Today, the filmmaker, 60, is picking clusters of deep violet dark berries from rows of vines arranged along the cliff-side with the assistance of her child, Luca. Scofield, a wildlife and conservation film-maker who has contributed to Netflix's Great National Parks series and television network's gardening shows, was inspired to cultivate vines after observing her neighbor's vines. She's discovered that hobbyists can make interesting, enjoyable natural wine, which can command prices of more than seven pounds a glass in the growing number of establishments specialising in low-processing wines. "It's just deeply rewarding that you can truly make quality, natural wine," she states. "It is quite fashionable, but in reality it's reviving an traditional method of making wine."

"When I tread the fruit, all the wild yeasts are released from the skins and enter the liquid," explains Scofield, partially submerged in a container of tiny stems, pips and crimson juice. "This represents how vintages were historically produced, but industrial wineries introduce preservatives to kill the wild yeast and then add a lab-grown yeast."

Challenging Environments and Creative Solutions

In the immediate vicinity active senior another cultivator, who inspired Scofield to plant her grapevines, has gathered his companions to pick Chardonnay grapes from the 100 vines he has laid out neatly across two terraces. Reeve, a Lancashire-born physical education instructor who worked at the local university cultivated an interest in viticulture on regular visits to France.
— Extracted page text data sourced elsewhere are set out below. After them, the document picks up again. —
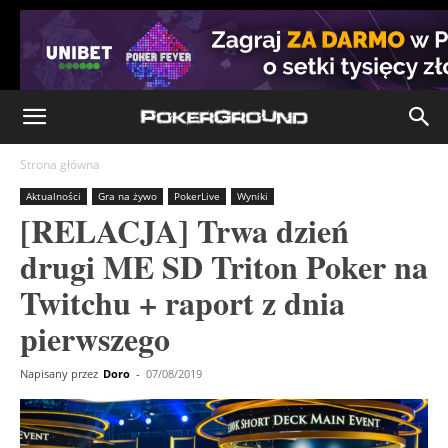
Strona główna
Aktualności
Gra na żywo
PokerLive
Wyniki
[RELACJA] Trwa dzień
drugi ME SD Triton Poker na
Twitchu + raport z dnia
pierwszego
Napisany przez
Doro
-
07/08/2019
However it is a challenge to grow Chardonnay grapes in the humidity of the gorge, with cooling tides sweeping in and out from the nearby estuary. "I wanted to make Burgundian wines in this location, which is somewhat ambitious," says Reeve with amusement. "Chardonnay is late to ripen and very sensitive to fungal infections."

"My goal was creating Burgundian wines here, which is rather ambitious"

The unpredictable local weather is not the only problem faced by grape cultivators. The gardener has been compelled to erect a barrier on

Craig Simmons
Craig Simmons

Elara is a passionate writer and digital storyteller with a background in creative arts and technology.